Thursday, March 10, 2011

concurrency concepts in databases and hibernate

I've read about this multiple times but often forget the details as it is not often that I need to work on it in my applications. So, here I am taking quick notes for faster recap of it later.

First thing to know is what are the issues that can happen by multiple concurrent transactions if no preventive measures are taken.

lost update : I have found different meanings to this term. The hibernate book describes this as follow. One transaction commits its modifications and another one rolls back resulting undoing of the updates done by the other transaction.
However at many other places lost-update has the meaning that of second-lost-update described later. And, ANSI SQL-92 standard does not seem to talk about it.

dirty read : One transaction fetches a record and modifies it. Another transaction fetches the same record and gets the modifications made by first transaction even if they are not committed.

unrepeatable read : One transaction reads some record, another transaction commits some modifications to same record, first transaction reads the same record again and finds it different from what was read previously.
One special case of unrepeatable read is the second lost updates problem. Let say, One transaction reads some record and modifies it, another transaction reads same record and modifies it. First one commits its modifications and then the second commits and modifications made by first transaction are lost.

phantom read : One transaction reads a list of records by some filter criteria. Another transaction starts, inserts some records that fulfill the filter criteria used by first transaction and commits. First transaction reads same list again by same filter criteria but ends up getting a different set of records this time.

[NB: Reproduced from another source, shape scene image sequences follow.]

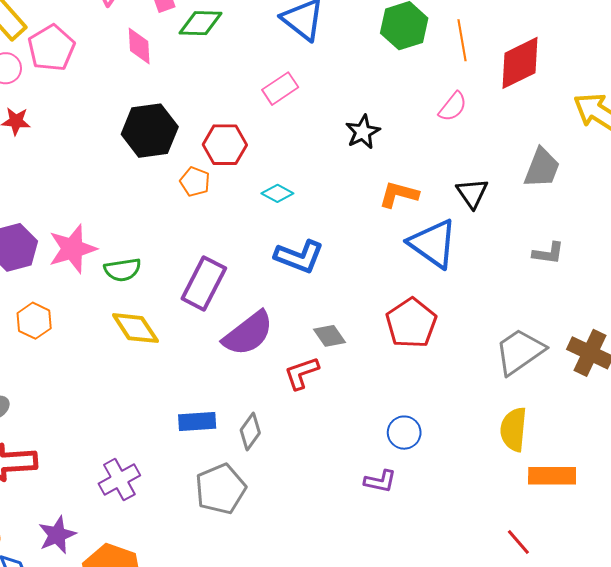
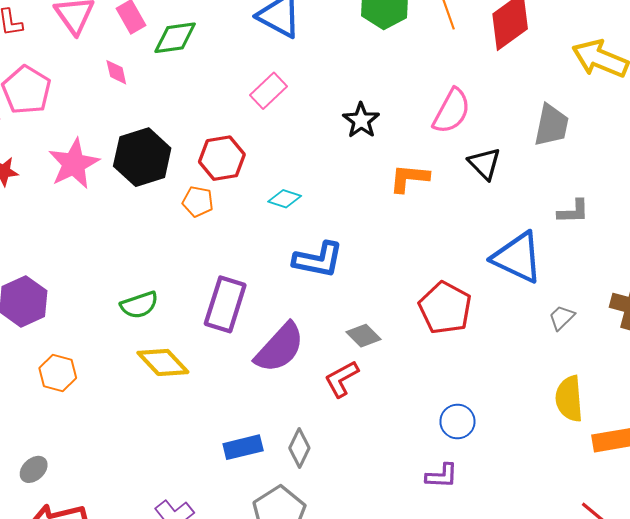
pink diamond: (139, 46) -> (116, 72), size x0.7
pink semicircle: (453, 107) -> (452, 111), moved, size x1.4
blue triangle: (433, 243) -> (518, 257), moved
pink star: (72, 249) -> (74, 164), moved
gray trapezoid: (520, 351) -> (562, 318), size x0.5

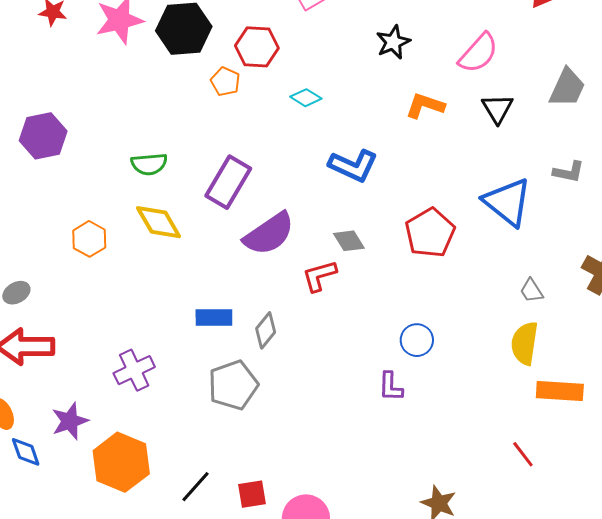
blue L-shape: (318, 260) -> (353, 166), moved
gray trapezoid: (562, 318) -> (532, 291), moved, turned -92
orange hexagon: (58, 373) -> (89, 239), moved
purple L-shape: (442, 476) -> (391, 387), turned 76

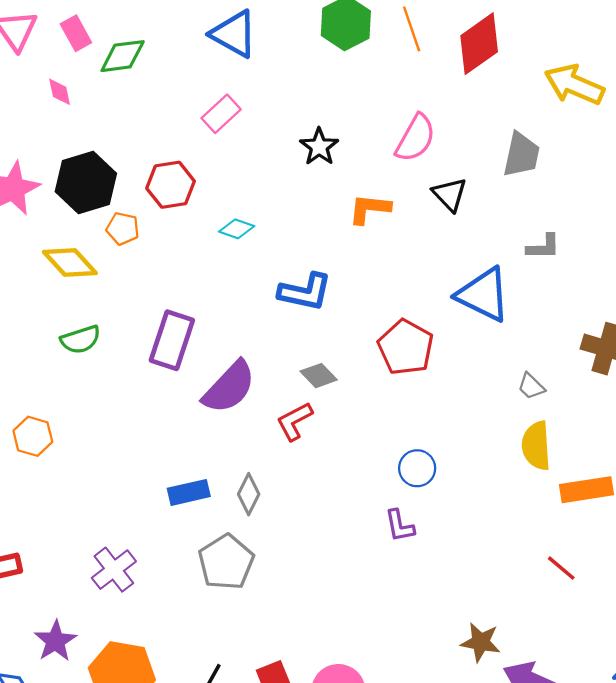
orange pentagon: (225, 82) -> (123, 229), moved
yellow diamond: (159, 222) -> (70, 262), moved

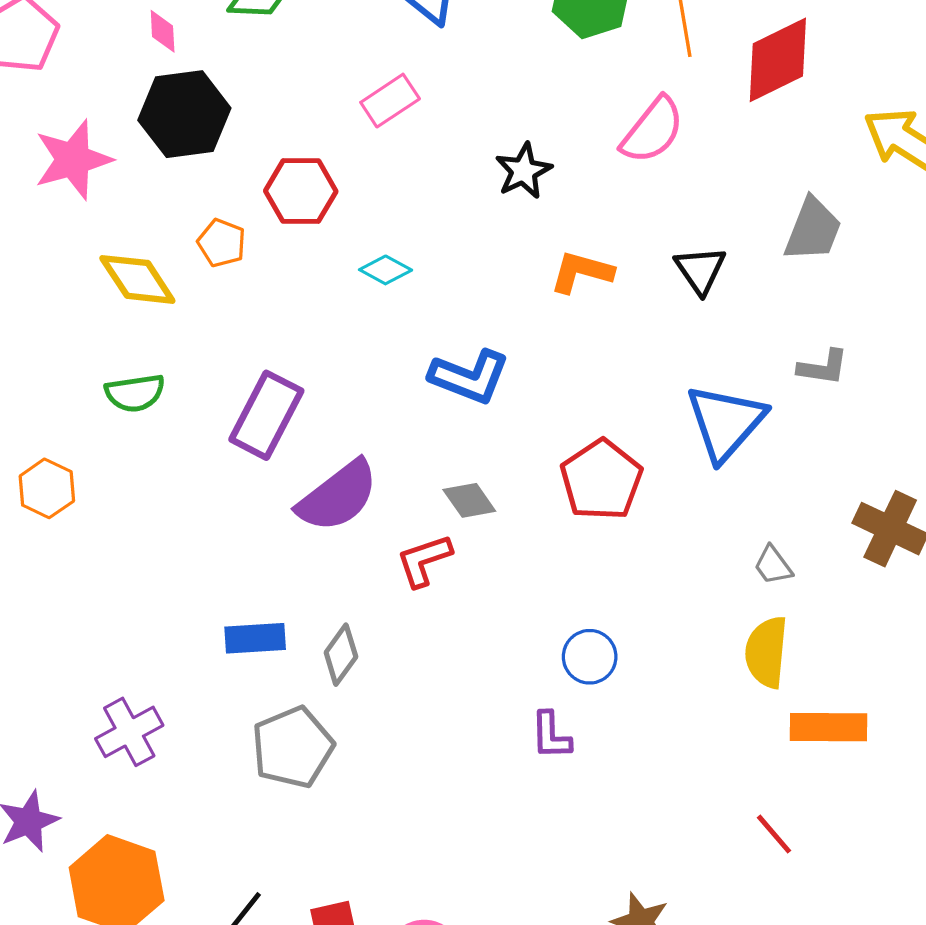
pink semicircle: (415, 138) -> (653, 130), moved
black hexagon: (86, 183) -> (184, 114), moved
blue triangle: (483, 295) -> (725, 422), turned 36
orange hexagon: (33, 436) -> (47, 488), moved

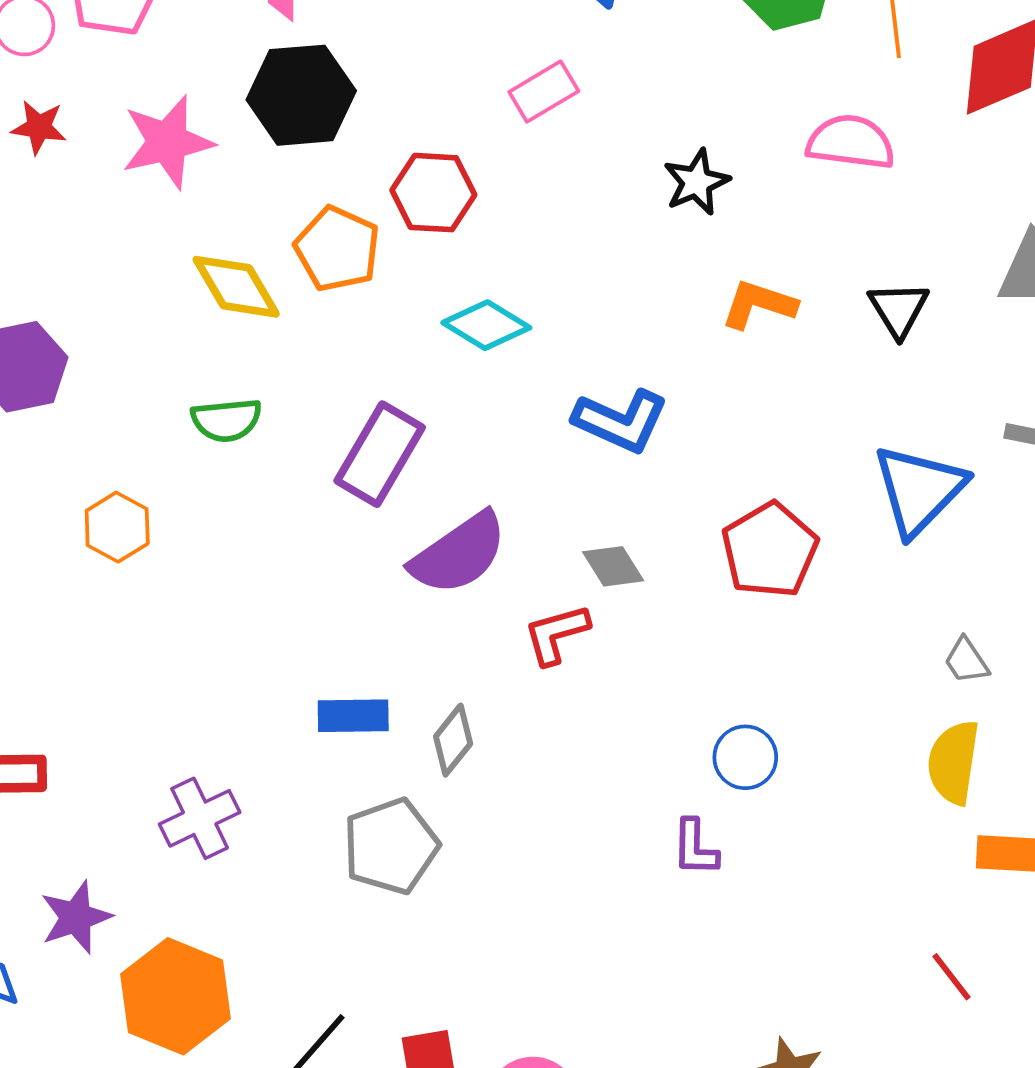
pink semicircle: (653, 130) -> (851, 142), turned -124
orange pentagon: (222, 243) -> (337, 249), size x1.5
cyan diamond: (386, 270) -> (486, 325), moved, size x1.4

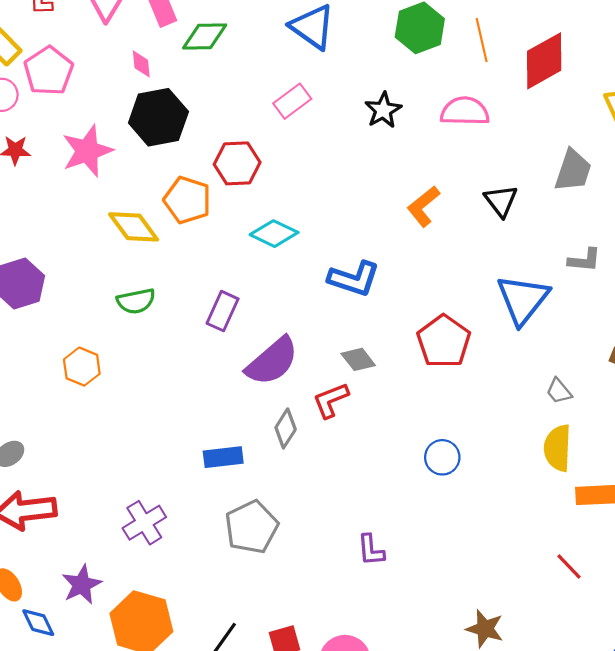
black star: (697, 182) -> (383, 110), moved
orange L-shape: (759, 304) -> (423, 206), turned -51
purple rectangle: (380, 454) -> (223, 311), size x0.7
gray diamond: (453, 740) -> (286, 428), moved
purple L-shape: (695, 848) -> (371, 550), moved

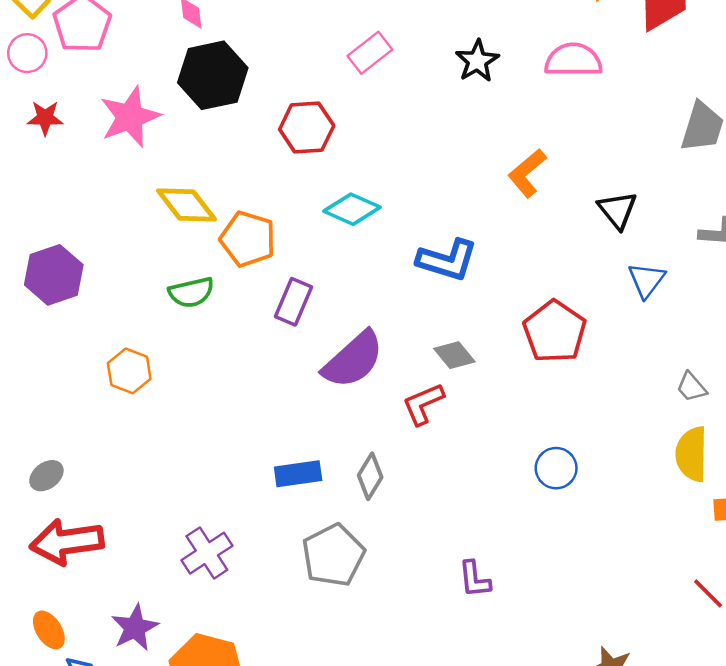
orange pentagon: (187, 200) -> (248, 239), moved
black triangle: (501, 201) -> (617, 210), moved
blue triangle: (523, 299) -> (647, 280), size x0.6
gray diamond: (286, 428) -> (370, 476), moved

Now, to overcome above issues ANSI standard defines following transaction isolation levels.

read uncommitted : this permits all 3.. dirty read, unrepeatable read and phantom reads.

read committed : this does not permit dirty reads but allows unrepeatable as well as phantom reads.

repeatable read : this does not permit dirty and unrepeatable reads but allows phantom reads.

serializable : this is the strictest transaction isolation which simply does not seem to allow concurrent transactions. this again is usually not used in typical applications due to being too restrictive and badly performing. This does not allow any of dirty read, unrepeatable read or phantom reads.

exact implementation of above isolation levels varies significantly among the vendors. One has to consult the docs of particular db to understand the impact of each isolation level to performance and scalability.

In Hibernate, by default, every JDBC connection to a database is in the default isolation level of the DBMS, usually read-committed or repeatable-read. You can change this by explicitly setting hibernate.connection.isolation property. Then hibernate will set the mentioned isolation level to each new JDBC connection(note that it will not change the default isolation level of your db).

Optimistic concurrency control:
An optimistic approach assumes that everything will be OK and any conflicts are detected only in the end when data is written/flushed to the db.
Multi-user applications usually default to optimistic concurrency control and database connections with a read-committed isolation level.
Let say the isolation level is set to read-committed. Transaction A and B start at the same time and both read and modify the same record(they can not see each other's changes as dirty read is not permitted in read-committed isolation level). Transaction A commits and then B does. Then one of the following 3 things can happen.

last commit wins : both transactions commit successfully and B overrides any modifications done by A and no error raised.

first commit wins : when second transaction(B) is committed, conflict is detected and error is raised.

merge conflicting updates : conflicts are detected and one interactive dialogue helps resolving those conflicts

With hibernate, you get last-commit-wins by default. You can enable first-commit-wins strategy by enabling optimistic concurrency control. This needs versioning enabled for entities .


In the end, if you need more fine grained control on locking then you can use variety of "SELECT ... FOR UPDATE ..." statements by using LockMode.UPGRADE et al. This is called explicit pessimistic locking.


Reference:
Chapter-9: Transactions and Concurrency in the book "Java Persistence with Hibernate".